Quality Key Numbers of Gas Turbine Combined Cycles

It is an attractive task to evaluate the most relevant quality key numbers for the largest and most efficient Gas Turbine Combined Cycles (GTCC). Such numbers are here evaluated with educated guesses based on published data of the latest announcements of the “big four OEM’s”. Such data are of interest for potential customers but also for nailing down the current state of the art for all kind of further cycle studies using turbomachinery components.

Making educated guesses means thermodynamic 1D simulation based on additional assumptions for pressure losses and other cycle data, which have a limited influence on the target quality numbers, such as:

·        Combustor Exit Temperature CET. This is a key value describing the technology level. It is important for the design of the cooled combustor walls and for the first turbine vane row.

·        Polytropic efficiency of the compressor blading. This number describes the aerodynamic quality of the compressor blading.

·        Polytropic efficiency of the turbine blading. It describes the quality level of both the aerodynamic and of the open air cooling design.

·        Balance of the exergy losses within the GT and in the bottoming cycle. The exergy loss distribution describes the remaining opportunities for further improvements in the thermodynamic cycle design. But it also indicates its limits.

However already the determination of the CET is tricky. It depends strongly on the analysis method and on the fluid data applied. The polytropic efficiency of the turbine blading and the exergy losses will depend both on the used methods and on the CET found. Achieving a trustable result therefore requires a transparent and reproducible method. In case of application of the found results for performance prediction of similar cycles the same method has to be applied in order to avoid mistakes.

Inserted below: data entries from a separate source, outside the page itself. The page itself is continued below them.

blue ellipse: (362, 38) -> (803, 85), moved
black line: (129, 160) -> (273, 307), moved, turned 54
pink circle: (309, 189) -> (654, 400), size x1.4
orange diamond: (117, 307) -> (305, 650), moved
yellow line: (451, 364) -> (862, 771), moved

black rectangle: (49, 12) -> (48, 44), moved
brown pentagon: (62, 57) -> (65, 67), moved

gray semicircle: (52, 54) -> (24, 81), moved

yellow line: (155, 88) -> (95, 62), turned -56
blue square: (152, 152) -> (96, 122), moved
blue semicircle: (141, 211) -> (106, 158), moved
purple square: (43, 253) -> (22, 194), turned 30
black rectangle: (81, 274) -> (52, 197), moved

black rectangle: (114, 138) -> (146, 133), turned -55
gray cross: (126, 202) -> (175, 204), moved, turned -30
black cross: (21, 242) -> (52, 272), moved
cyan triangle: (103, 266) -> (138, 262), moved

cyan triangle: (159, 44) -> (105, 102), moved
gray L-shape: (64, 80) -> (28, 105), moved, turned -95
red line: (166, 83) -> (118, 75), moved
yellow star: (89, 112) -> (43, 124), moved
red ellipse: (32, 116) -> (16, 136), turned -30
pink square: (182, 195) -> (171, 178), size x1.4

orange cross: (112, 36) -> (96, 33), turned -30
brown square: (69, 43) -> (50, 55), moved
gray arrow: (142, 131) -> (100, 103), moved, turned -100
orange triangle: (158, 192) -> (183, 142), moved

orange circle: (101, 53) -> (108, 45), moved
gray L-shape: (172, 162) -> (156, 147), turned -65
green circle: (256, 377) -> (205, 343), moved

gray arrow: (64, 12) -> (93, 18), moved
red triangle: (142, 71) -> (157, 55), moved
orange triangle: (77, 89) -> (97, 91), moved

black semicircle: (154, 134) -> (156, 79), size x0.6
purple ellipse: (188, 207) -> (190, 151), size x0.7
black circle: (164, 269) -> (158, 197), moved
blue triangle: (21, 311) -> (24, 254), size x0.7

In this paper real gas data with consideration of dissociation in equilibrium are used, while the polytropic efficiencies are determined with an incremental method based directly on the classic definitions of Stodola and Dzung. Therefore the still most used method using semi-perfect gas properties and corresponding formulas is bypassed.

In order to keep it as simple as possible the evaluation is limited to base load at ISO ambient condition (15°C, 60% relative humidity, sea level). The fuel is limited to pure methane according to the practice in current catalogue data.

The main focus is on the gas turbine with its components. The steam bottoming cycle is captured with its effect on the overall exergy and energy balance of the GTCC, which includes exhaust and condensation losses.

The accuracy and the unavoidable uncertainties of the results will be discussed too.